Actio aquae pluviae arcendae; suyun normal akışını değiştiren ve sonucunda komşusunun toprağına zarar veren kişinin tazminat ödeme zorunluluğu.

Yedek mirasçı; vasiyetname sahibi, ilk yazdığı mirasçısının mirasını kabul etmemesi durumunda ya da öldüğü vakitte mirasçısı olarak yazdığı kişi olgunluk yaşına erişmediği durumunda varlıklarını yedek bir mirasçıya verebiliyordu. (Ben X kişisi, Y kişisini mirasçım ilan ediyorum, eğer Y kişisi 100 gün içerisinde mirasımı kabul etmez ise mirasımın sahibi Z kişisidir).

Fideicommissum; miras bırakan kişi mirasının bir kısmını belli bir kişiye bırakmak istediğinde ancak bu kişi mirasçı olamayacak durumda (roma vatandaşı değilse ya da kadınsa gibi) olduğunda kullanılır. Miras bırakan kişi önce malını mirasçı olabilecek birine emanet bırakır, mirasçı olamayan diğer kişiye vermesi için. Ancak ilk başlarda bu durumun hukuksal bir bağlayıcılığı yoktu, yani miras emanet edilen ilk kişi görevini yerine getirmeyebilirdi.

Roma Hukuku'nda suçlar dört ana başlığa ayrılır.

Furtum; başkasının taşınmaz malını çalmak. Eğer ki hırsız suç sırasında yakalanırsa çaldığı malın değerinin dört katı, sonrasında yakalandıysa iki katını ödemekle yükümlüydü.
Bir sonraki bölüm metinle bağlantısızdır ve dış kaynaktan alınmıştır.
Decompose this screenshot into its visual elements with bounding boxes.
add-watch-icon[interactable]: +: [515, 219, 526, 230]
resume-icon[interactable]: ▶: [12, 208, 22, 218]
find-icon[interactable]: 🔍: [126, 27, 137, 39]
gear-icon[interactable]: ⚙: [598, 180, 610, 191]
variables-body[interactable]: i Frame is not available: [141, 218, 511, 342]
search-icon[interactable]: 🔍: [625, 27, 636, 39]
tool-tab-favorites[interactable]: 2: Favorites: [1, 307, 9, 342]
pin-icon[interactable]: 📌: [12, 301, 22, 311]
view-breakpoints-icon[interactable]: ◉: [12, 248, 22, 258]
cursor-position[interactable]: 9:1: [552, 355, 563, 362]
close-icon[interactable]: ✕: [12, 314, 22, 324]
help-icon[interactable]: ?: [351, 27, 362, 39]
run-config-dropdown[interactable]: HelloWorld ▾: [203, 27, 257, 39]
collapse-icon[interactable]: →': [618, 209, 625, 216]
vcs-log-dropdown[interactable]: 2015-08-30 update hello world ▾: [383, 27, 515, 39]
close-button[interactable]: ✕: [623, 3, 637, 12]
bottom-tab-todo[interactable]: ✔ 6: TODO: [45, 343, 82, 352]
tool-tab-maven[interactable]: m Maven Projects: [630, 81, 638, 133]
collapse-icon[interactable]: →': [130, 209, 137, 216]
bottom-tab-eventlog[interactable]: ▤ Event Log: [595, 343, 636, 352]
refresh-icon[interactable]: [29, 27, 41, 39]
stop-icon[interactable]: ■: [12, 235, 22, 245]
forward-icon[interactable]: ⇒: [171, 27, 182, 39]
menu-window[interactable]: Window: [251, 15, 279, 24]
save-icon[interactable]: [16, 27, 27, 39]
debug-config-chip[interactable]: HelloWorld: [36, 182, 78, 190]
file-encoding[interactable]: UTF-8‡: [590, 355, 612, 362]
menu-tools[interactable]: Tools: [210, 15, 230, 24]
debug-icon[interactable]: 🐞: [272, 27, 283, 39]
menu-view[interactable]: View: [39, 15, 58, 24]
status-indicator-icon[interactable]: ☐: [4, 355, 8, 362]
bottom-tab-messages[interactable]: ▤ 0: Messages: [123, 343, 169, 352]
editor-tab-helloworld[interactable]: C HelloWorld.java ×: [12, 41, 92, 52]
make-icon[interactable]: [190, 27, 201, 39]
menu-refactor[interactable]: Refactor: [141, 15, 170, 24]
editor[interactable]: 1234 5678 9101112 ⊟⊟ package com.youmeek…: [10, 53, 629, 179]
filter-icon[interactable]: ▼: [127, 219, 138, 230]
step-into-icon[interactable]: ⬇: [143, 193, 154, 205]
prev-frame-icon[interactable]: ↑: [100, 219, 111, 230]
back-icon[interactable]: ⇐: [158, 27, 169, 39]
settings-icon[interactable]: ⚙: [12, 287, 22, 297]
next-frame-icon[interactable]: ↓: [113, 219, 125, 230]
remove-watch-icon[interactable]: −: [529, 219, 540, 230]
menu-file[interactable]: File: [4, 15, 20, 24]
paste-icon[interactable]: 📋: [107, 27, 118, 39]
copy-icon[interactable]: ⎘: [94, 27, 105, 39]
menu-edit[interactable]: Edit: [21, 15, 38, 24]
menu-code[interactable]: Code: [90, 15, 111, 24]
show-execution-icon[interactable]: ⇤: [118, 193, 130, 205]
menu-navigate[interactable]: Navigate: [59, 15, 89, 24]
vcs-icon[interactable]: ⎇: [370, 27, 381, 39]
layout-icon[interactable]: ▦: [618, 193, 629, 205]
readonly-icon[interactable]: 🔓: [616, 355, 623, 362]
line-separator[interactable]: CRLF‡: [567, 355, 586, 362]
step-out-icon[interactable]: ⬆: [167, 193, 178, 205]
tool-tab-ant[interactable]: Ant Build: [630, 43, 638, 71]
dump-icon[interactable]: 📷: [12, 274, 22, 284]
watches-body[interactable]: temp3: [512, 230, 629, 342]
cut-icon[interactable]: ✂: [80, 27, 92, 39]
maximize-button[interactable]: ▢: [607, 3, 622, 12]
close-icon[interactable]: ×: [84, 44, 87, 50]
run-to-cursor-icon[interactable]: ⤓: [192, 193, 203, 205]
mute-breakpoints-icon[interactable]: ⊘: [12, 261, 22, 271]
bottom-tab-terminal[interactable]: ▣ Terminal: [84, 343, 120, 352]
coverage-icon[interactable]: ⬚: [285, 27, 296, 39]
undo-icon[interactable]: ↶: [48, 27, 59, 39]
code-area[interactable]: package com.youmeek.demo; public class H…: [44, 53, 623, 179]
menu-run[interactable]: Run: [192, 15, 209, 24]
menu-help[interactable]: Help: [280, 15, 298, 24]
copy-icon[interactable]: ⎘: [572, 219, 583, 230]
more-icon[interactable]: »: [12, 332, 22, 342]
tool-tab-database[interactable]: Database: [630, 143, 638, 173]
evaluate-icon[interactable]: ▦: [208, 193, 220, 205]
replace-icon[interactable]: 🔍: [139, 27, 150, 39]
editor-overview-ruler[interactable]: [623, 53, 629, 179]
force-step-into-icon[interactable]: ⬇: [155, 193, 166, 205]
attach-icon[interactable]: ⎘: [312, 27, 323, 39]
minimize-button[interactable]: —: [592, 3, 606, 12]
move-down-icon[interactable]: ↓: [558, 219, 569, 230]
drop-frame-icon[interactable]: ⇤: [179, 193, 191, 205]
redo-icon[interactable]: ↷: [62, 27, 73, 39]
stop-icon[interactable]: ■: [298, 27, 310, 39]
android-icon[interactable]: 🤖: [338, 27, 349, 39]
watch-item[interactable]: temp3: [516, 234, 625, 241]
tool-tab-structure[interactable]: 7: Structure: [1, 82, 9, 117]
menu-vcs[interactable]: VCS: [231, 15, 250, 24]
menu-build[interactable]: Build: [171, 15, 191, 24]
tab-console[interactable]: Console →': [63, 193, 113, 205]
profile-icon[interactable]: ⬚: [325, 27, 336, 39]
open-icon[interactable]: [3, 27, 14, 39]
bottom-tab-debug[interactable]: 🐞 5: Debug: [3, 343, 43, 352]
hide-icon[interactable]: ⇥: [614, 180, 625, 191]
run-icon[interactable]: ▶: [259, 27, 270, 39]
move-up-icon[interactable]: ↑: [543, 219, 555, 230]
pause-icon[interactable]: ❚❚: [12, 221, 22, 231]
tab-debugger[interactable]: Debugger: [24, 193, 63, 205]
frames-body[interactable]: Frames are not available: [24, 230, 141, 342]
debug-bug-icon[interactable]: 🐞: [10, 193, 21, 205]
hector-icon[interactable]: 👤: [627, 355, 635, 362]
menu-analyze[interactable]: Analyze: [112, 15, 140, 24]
Ayrıca çalınmış eşyayı kullanan kişi/ler veya suçla ilgisi olduğu düşünülen kişiler de eşyanın üç katı değerini ödemekle yükümlüydü. Soruşturmayı sabote eden, yanlış bilgi veren veya yalan söyleyen kişiler ise dört katını ödemek zorundaydı.

Rapina; başkasının taşınmaz malını şiddet kullanarak çalmak.

Iniuria; kişi yaralanmalarını ifade eder ve üç gruba ayrılır; vücudun belli bir kısmının ağır yaralanması, kalıcı bir hasar bırakmayacak kemik kırılması ve en son ufak çaplı yaralama. Eğer yaralayan kişi ve yaralanan kişi arasında bir anlaşmaya varılmazsa öç alma yoluna gidilirdi.

Damnum iniuria datum; başkasının malına haksız zarar verme. Üç gruba ayrılmaktadır; başkasının kölesini veya sürüye ait bir hayvanını öldürmek, başkasının alacağı parayı haksız yere kabul etmek (X kişisi size borcu var sanıp size veriyor ama aslında Y kişisine borcu var ve siz haksız yere kabul ediyorsunuz verdiği parayı) son olarak da yakma, kırma ve parçalama içeren zarar vermeler. Hepsi için para cezası uygulanmaktaydı.(WANNART- SELİN TOPKAYA)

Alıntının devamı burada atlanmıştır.